__Brief__. If a line below contains the string "Lase", copy it out.

__Supplied records__.

::::::::::

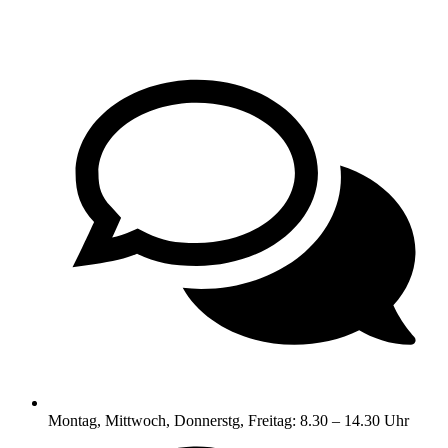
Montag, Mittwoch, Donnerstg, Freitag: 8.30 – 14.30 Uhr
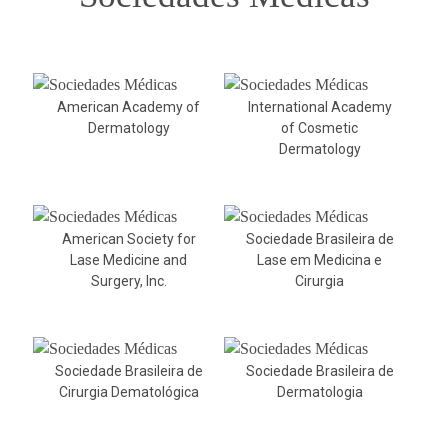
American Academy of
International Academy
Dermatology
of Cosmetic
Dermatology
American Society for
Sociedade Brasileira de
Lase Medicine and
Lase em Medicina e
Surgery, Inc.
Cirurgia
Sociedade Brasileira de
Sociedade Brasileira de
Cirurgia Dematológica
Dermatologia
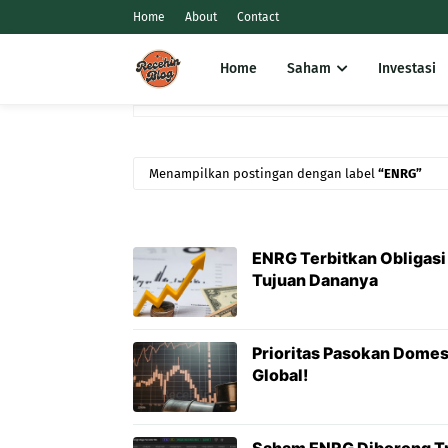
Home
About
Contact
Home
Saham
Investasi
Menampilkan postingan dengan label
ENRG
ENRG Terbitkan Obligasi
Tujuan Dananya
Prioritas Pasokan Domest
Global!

::::::::::

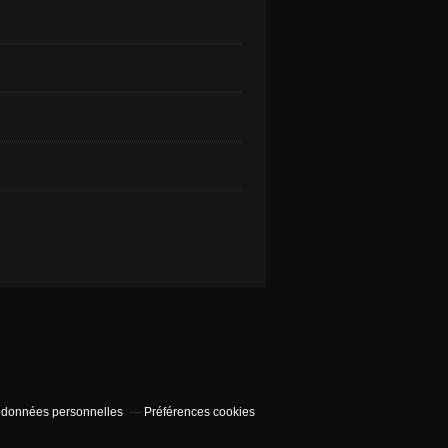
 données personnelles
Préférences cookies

::::::::::

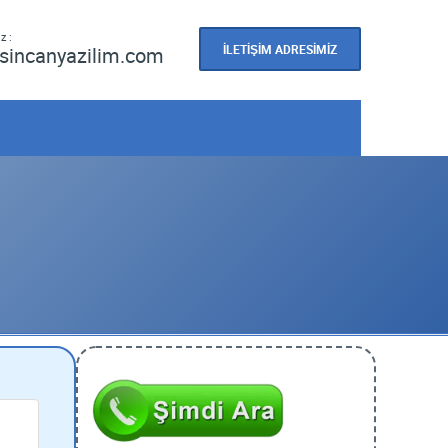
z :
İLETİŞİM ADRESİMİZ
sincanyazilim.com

::::::::::

__Response below__.
Lase Medicine and
Lase em Medicina e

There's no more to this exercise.